Version: v2.x

Vectorize PostgreSQL Data

Introduction

If you're here, you're probably curious about how to vectorize your PostgreSQL data. In this document, we'll cover the basic concepts of vector databases, why you might want to vectorize your data, and how to do it.

Prefer to just get started?

If you'd rather not wait, and aren't particularly interested in the details, you can check out this repository that will allow you to connect a PostgreSQL database, vectorize it, and query it using Weaviate.

What are vector databases?

Vector databases are designed to efficiently store, manage, and query high-dimensional vectors. These vectors represent data points in a multi-dimensional space, where each dimension corresponds to a specific feature or attribute of the data. This differs from relational databases which store structured data in tables and rows.

A vector is just a list of numbers which represent data in a way that makes it easy for computers to compare and search through. In vector databases, instead of, or in addition to, storing traditional data like text or numbers, it also stores these vectors. Vectors can represent various things, like images or sounds. So, if you want to find something conceptually similar to a specific vector, a vector database can help you do that easily and quickly, where it would be quite difficult to do with a traditional relational database.
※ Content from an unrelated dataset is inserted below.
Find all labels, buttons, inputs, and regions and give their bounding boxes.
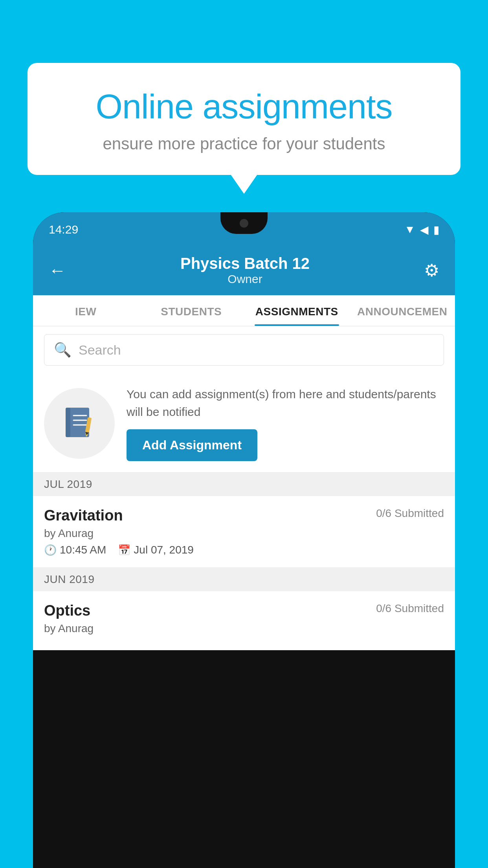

These multi-dimensional spaces that store vectors are called embeddings. Embeddings allow for vectors to be organized in a way that makes it easy to find similar vectors. You can think of these vectors as being organized where similar vectors are close together, and dissimilar vectors are far apart. This allows for fast and efficient querying of similar data points.

Why do we need to vectorize relational data?
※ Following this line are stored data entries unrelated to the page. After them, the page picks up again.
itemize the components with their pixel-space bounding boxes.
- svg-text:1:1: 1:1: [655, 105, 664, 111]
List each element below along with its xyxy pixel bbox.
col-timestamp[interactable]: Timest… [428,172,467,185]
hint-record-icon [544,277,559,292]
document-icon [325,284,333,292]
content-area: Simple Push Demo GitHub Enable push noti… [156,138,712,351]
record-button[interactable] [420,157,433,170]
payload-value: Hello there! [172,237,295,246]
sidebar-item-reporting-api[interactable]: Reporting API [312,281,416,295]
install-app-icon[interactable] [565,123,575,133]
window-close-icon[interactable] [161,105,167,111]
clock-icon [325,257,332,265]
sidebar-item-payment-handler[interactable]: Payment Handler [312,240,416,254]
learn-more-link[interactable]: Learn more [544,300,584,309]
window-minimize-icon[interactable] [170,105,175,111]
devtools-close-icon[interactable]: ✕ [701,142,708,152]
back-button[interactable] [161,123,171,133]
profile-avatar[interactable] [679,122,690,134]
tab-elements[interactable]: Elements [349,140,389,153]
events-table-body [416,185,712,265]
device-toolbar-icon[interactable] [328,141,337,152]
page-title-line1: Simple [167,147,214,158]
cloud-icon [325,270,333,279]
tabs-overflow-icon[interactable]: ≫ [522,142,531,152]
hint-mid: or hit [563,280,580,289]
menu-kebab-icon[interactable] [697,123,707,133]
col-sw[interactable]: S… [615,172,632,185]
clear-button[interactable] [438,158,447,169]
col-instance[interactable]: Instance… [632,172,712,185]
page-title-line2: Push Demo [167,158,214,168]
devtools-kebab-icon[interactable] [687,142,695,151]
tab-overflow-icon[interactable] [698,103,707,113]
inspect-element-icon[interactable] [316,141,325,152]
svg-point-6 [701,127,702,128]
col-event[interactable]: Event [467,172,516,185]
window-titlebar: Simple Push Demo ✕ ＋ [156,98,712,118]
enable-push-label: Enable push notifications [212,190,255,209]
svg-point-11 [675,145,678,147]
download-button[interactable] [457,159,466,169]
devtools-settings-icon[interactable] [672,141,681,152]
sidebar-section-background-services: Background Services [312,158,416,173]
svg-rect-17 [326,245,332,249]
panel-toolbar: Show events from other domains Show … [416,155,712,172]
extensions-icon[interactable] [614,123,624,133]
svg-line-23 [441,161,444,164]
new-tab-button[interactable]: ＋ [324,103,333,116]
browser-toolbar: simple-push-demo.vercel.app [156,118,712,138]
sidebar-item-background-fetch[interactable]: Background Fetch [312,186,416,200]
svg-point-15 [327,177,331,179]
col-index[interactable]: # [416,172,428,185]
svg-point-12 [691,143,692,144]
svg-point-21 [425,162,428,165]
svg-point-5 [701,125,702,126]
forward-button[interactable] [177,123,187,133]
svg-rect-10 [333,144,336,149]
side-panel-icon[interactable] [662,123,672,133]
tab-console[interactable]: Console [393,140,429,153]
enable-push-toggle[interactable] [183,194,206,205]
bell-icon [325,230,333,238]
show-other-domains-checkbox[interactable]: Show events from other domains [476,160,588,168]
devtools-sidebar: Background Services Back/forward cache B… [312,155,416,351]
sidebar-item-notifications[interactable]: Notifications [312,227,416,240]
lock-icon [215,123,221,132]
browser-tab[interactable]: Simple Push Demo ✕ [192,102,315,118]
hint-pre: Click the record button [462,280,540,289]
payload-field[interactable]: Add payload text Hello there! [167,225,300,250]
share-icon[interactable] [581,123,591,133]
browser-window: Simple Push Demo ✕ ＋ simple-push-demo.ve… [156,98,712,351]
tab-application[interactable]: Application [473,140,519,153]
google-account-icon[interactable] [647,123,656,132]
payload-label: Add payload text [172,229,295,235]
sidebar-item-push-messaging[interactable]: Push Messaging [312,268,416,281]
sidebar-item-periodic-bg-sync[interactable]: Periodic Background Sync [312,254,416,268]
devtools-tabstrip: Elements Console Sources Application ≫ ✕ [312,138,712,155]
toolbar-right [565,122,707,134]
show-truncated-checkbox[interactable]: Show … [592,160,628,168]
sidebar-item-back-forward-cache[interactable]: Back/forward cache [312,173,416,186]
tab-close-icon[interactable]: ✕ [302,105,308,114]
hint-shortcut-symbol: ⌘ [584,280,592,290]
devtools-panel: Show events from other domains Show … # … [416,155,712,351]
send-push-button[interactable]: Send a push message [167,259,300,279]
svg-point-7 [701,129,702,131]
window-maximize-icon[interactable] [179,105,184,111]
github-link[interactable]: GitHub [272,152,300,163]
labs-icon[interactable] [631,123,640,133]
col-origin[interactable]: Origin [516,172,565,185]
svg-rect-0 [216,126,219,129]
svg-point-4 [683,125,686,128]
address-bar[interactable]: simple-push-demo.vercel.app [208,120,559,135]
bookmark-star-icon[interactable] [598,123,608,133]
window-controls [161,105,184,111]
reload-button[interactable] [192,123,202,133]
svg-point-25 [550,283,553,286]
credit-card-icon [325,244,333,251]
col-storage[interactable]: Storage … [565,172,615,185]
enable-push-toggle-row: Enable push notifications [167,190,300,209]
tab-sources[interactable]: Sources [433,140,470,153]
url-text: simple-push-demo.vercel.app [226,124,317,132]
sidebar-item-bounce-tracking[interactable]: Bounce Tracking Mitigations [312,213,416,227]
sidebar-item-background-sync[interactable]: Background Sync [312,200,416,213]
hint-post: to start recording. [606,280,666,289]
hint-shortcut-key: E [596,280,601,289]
There are a number of use cases for vectorizing relational data. However, the most popular use case is to enable integration with Large Language Models (LLMs), like ChatGPT. These models are trained on large amounts of text data, and are able to generate text that is similar to the text they were trained on.

In order for our data to be used by these models, we need to convert it into a vector representation. This is called vectorization. Once our data is vectorized, we can use it with these models to provide more context and generate more accurate results.
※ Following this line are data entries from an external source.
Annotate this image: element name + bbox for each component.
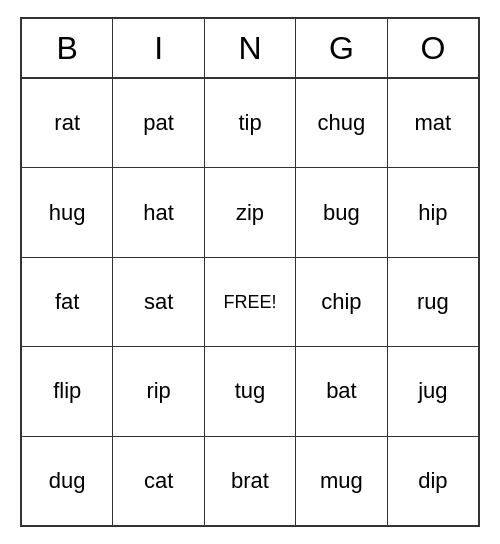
header-letter: N xyxy=(205,19,296,77)
bingo-cell: dug xyxy=(22,437,113,525)
bingo-cell: flip xyxy=(22,347,113,435)
bingo-cell: mat xyxy=(388,79,478,167)
bingo-card: BINGO ratpattipchugmathughatzipbughipfat… xyxy=(20,17,480,527)
header-letter: B xyxy=(22,19,113,77)
bingo-cell: tug xyxy=(205,347,296,435)
bingo-cell: bat xyxy=(296,347,387,435)
bingo-cell: jug xyxy=(388,347,478,435)
bingo-row: dugcatbratmugdip xyxy=(22,437,478,525)
bingo-cell: sat xyxy=(113,258,204,346)
header-letter: O xyxy=(388,19,478,77)
bingo-cell: tip xyxy=(205,79,296,167)
bingo-cell: hug xyxy=(22,168,113,256)
bingo-row: ratpattipchugmat xyxy=(22,79,478,168)
bingo-cell: hat xyxy=(113,168,204,256)
bingo-header: BINGO xyxy=(22,19,478,79)
bingo-row: fatsatFREE!chiprug xyxy=(22,258,478,347)
header-letter: I xyxy=(113,19,204,77)
bingo-cell: zip xyxy=(205,168,296,256)
bingo-cell: hip xyxy=(388,168,478,256)
bingo-cell: dip xyxy=(388,437,478,525)
bingo-cell: FREE! xyxy=(205,258,296,346)
header-letter: G xyxy=(296,19,387,77)
bingo-cell: mug xyxy=(296,437,387,525)
bingo-cell: chug xyxy=(296,79,387,167)
bingo-cell: pat xyxy=(113,79,204,167)
bingo-cell: chip xyxy=(296,258,387,346)
bingo-grid: ratpattipchugmathughatzipbughipfatsatFRE… xyxy=(22,79,478,525)
bingo-cell: rip xyxy=(113,347,204,435)
bingo-row: flipriptugbatjug xyxy=(22,347,478,436)
bingo-cell: rat xyxy=(22,79,113,167)
bingo-cell: fat xyxy=(22,258,113,346)
bingo-row: hughatzipbughip xyxy=(22,168,478,257)
bingo-cell: cat xyxy=(113,437,204,525)
bingo-cell: brat xyxy=(205,437,296,525)
bingo-cell: rug xyxy=(388,258,478,346)
bingo-cell: bug xyxy=(296,168,387,256)
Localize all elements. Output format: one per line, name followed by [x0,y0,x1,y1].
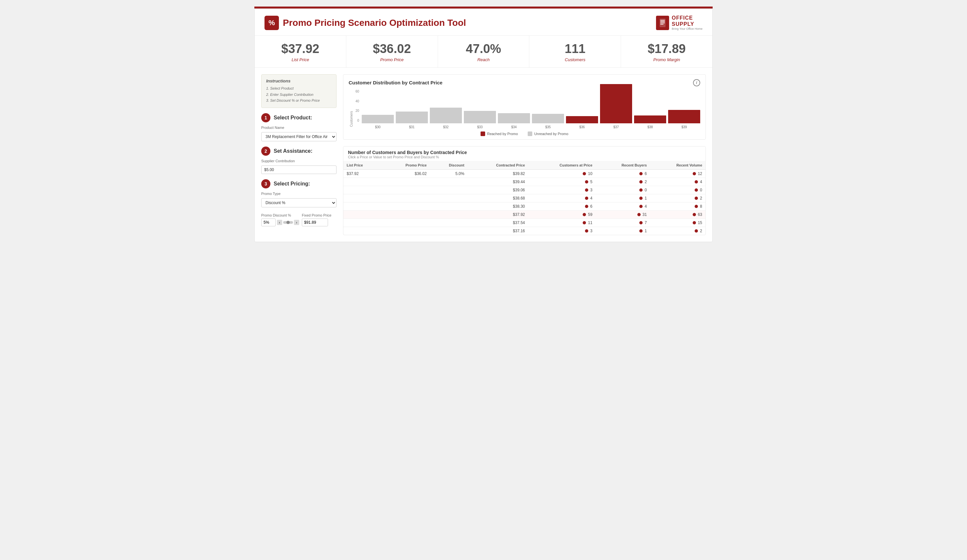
table-cell: 0 [596,186,650,194]
table-row[interactable]: $38.30648 [343,202,705,210]
legend-unreached-dot [528,132,532,136]
instructions-list: 1. Select Product 2. Enter Supplier Cont… [266,86,332,104]
header-left: % Promo Pricing Scenario Optimization To… [264,16,466,30]
table-cell: 5 [528,178,596,186]
table-cell [430,186,467,194]
bar-34 [498,113,530,124]
fixed-price-input[interactable] [302,219,328,226]
bar-x-label: $33 [477,125,483,129]
contribution-input[interactable] [261,166,337,174]
table-cell: 10 [528,170,596,178]
table-cell: $37.92 [467,210,528,219]
table-row[interactable]: $37.92$36.025.0%$39.8210612 [343,170,705,178]
table-cell: 1 [596,227,650,235]
bar-group[interactable]: $32 [430,108,462,129]
fixed-price-col: Fixed Promo Price [302,212,331,226]
bar-group[interactable]: $38 [634,115,666,129]
table-cell: 4 [596,202,650,210]
table-row[interactable]: $39.44524 [343,178,705,186]
product-name-label: Product Name [261,125,337,130]
col-volume: Recent Volume [650,161,705,170]
table-cell: 4 [528,194,596,202]
table-cell: $39.82 [467,170,528,178]
step1-header: 1 Select Product: [261,113,337,122]
contribution-label: Supplier Contribution [261,159,337,163]
bar-group[interactable]: $31 [396,112,428,129]
bar-group[interactable]: $39 [668,110,700,129]
bar-30 [362,115,394,124]
table-cell: 6 [596,170,650,178]
bar-group[interactable]: $34 [498,113,530,129]
bar-group[interactable]: $33 [464,111,496,129]
table-cell: 2 [596,178,650,186]
table-header-row: List Price Promo Price Discount Contract… [343,161,705,170]
chart-title: Customer Distribution by Contract Price [349,80,442,86]
y-label-40: 40 [355,99,359,103]
step2-header: 2 Set Assistance: [261,147,337,156]
instructions-box: Instructions 1. Select Product 2. Enter … [261,74,337,108]
col-buyers: Recent Buyers [596,161,650,170]
slider-indicator[interactable] [283,221,293,224]
promo-type-select[interactable]: Discount % [261,198,337,208]
bar-x-label: $39 [682,125,687,129]
table-subtitle: Click a Price or Value to set Promo Pric… [348,155,701,159]
chart-wrapper: 60 40 20 0 Customers $30$31$32$33$34$35$… [349,90,700,129]
table-cell [430,194,467,202]
logo: OFFICE SUPPLY Bring Your Office Home [656,15,703,31]
table-cell: $36.02 [382,170,430,178]
info-icon[interactable]: i [693,79,700,86]
discount-input[interactable] [261,219,276,226]
table-cell: $37.16 [467,227,528,235]
product-select[interactable]: 3M Replacement Filter for Office Air Cl.… [261,132,337,141]
table-cell: 2 [650,227,705,235]
table-cell: 4 [650,178,705,186]
bar-x-label: $36 [579,125,585,129]
table-cell [382,194,430,202]
bar-x-label: $38 [647,125,653,129]
kpi-customers-label: Customers [533,57,617,62]
decrease-button[interactable]: ‹ [277,220,282,225]
bar-group[interactable]: $37 [600,84,632,129]
table-cell [343,210,382,219]
table-cell: $37.54 [467,219,528,227]
right-panel: Customer Distribution by Contract Price … [343,74,706,235]
col-promo-price: Promo Price [382,161,430,170]
main-content: Instructions 1. Select Product 2. Enter … [255,68,712,242]
bar-x-label: $34 [512,125,517,129]
table-row[interactable]: $37.5411715 [343,219,705,227]
increase-button[interactable]: › [294,220,299,225]
legend-reached-label: Reached by Promo [487,132,518,136]
svg-rect-4 [660,24,663,25]
bar-group[interactable]: $30 [362,115,394,129]
table-cell [430,210,467,219]
table-cell: 11 [528,219,596,227]
svg-rect-2 [660,21,665,22]
table-row[interactable]: $37.92593163 [343,210,705,219]
chart-header: Customer Distribution by Contract Price … [349,79,700,86]
bar-33 [464,111,496,124]
legend-unreached-label: Unreached by Promo [534,132,568,136]
promo-controls: ‹ › [261,219,299,226]
bar-group[interactable]: $36 [566,116,598,129]
price-tag-icon: % [264,16,279,30]
chart-legend: Reached by Promo Unreached by Promo [349,132,700,136]
table-row[interactable]: $38.68412 [343,194,705,202]
kpi-reach: 47.0% Reach [438,36,530,68]
bar-group[interactable]: $35 [532,114,564,129]
table-cell: 1 [596,194,650,202]
data-table: List Price Promo Price Discount Contract… [343,161,705,235]
table-cell [430,227,467,235]
instruction-2: 2. Enter Supplier Contribution [266,92,332,98]
table-cell [430,202,467,210]
table-cell [382,186,430,194]
step3-title: Select Pricing: [274,181,310,187]
app-title: Promo Pricing Scenario Optimization Tool [283,18,466,28]
svg-rect-3 [660,23,665,23]
table-row[interactable]: $39.06300 [343,186,705,194]
kpi-promo-price-label: Promo Price [350,57,434,62]
step2-badge: 2 [261,147,271,156]
legend-unreached: Unreached by Promo [528,132,568,136]
table-cell: $39.06 [467,186,528,194]
step1-section: 1 Select Product: Product Name 3M Replac… [261,113,337,141]
table-row[interactable]: $37.16312 [343,227,705,235]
These results can improve the user experience of your application. For example, if you're building a recommendation system for podcasts, you can use the vectorized representation of the episode a user is currently listening to, and recommend similar episodes or podcasts.

Guide

In the steps below, we'll look at the technique for vectorizing PostgreSQL data. There are different platform-specific libraries and tools for vectorizing data, but we'll be using Weaviate for this guide. Weaviate is an open-source vector database that allows you to vectorize your data and query it using GraphQL. You can connect Weaviate to Hasura using our Weaviate connector.

Prerequisites for this guide

A Weaviate account
An OpenAI API key
Either NodeJS or Python installed
A PostgreSQL database (consider the docs sample app 🎉)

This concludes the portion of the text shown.